Training should be reimagined as an interplay between public and private domains, preparing orthopaedic trainees for the realities of modern practice. Private sector involvement should be embraced as a catalyst for innovation and opportunity. It is the crucial next step in creating competent and adaptable generation of surgeons that is equipped to lead in an ever-evolving healthcare environment.

References
  1. Fletcher, N. & Barker, J. (2022). Training challenges in the independent sector. Anaesthesia, 77(9), pp.1001–1003.
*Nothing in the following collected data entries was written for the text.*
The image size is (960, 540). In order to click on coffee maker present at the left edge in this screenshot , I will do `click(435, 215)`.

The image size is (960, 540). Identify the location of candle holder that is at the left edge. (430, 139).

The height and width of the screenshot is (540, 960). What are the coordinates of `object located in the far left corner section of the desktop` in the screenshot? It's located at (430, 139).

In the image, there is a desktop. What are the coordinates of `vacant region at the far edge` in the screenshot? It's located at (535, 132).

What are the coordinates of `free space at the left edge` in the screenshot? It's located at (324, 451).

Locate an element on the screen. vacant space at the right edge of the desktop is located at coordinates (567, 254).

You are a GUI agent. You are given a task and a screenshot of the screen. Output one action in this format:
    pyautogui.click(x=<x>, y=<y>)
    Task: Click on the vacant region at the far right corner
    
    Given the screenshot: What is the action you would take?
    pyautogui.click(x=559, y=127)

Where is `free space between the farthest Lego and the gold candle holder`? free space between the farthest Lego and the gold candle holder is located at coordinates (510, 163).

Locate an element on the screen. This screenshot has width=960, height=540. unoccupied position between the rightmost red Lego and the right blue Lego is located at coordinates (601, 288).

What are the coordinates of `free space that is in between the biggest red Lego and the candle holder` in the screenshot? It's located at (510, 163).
  2. Bottle A, Browne J. Outsourcing care to the private sector: some reassuring evidence on patient outcomes. BMJ Quality & Safety Published Online First: 22 October 2021. doi: 10.1136/bmjqs-2021-014349
  3. Dattani, R., Morgan, C., Li, L., Bennett-Brown, K., & Wharton, R. M. H. (2020). The impact of COVID-19 on the future of orthopaedic training in the UK. Acta Orthopaedica, 91(6), 627–632. https://doi.org/10.1080/17453674.2020.1795790
  4. Watters DA, D'Souza B, Guest G, Wardill D, Levy S, O'Keefe M, Crowley S. Training in the private sector: what works and how do we increase opportunities? ANZ J Surg. 2009 Mar;79(3):138-42. doi: 10.1111/j.1445-2197.2008.04830.x. PMID: 19317778.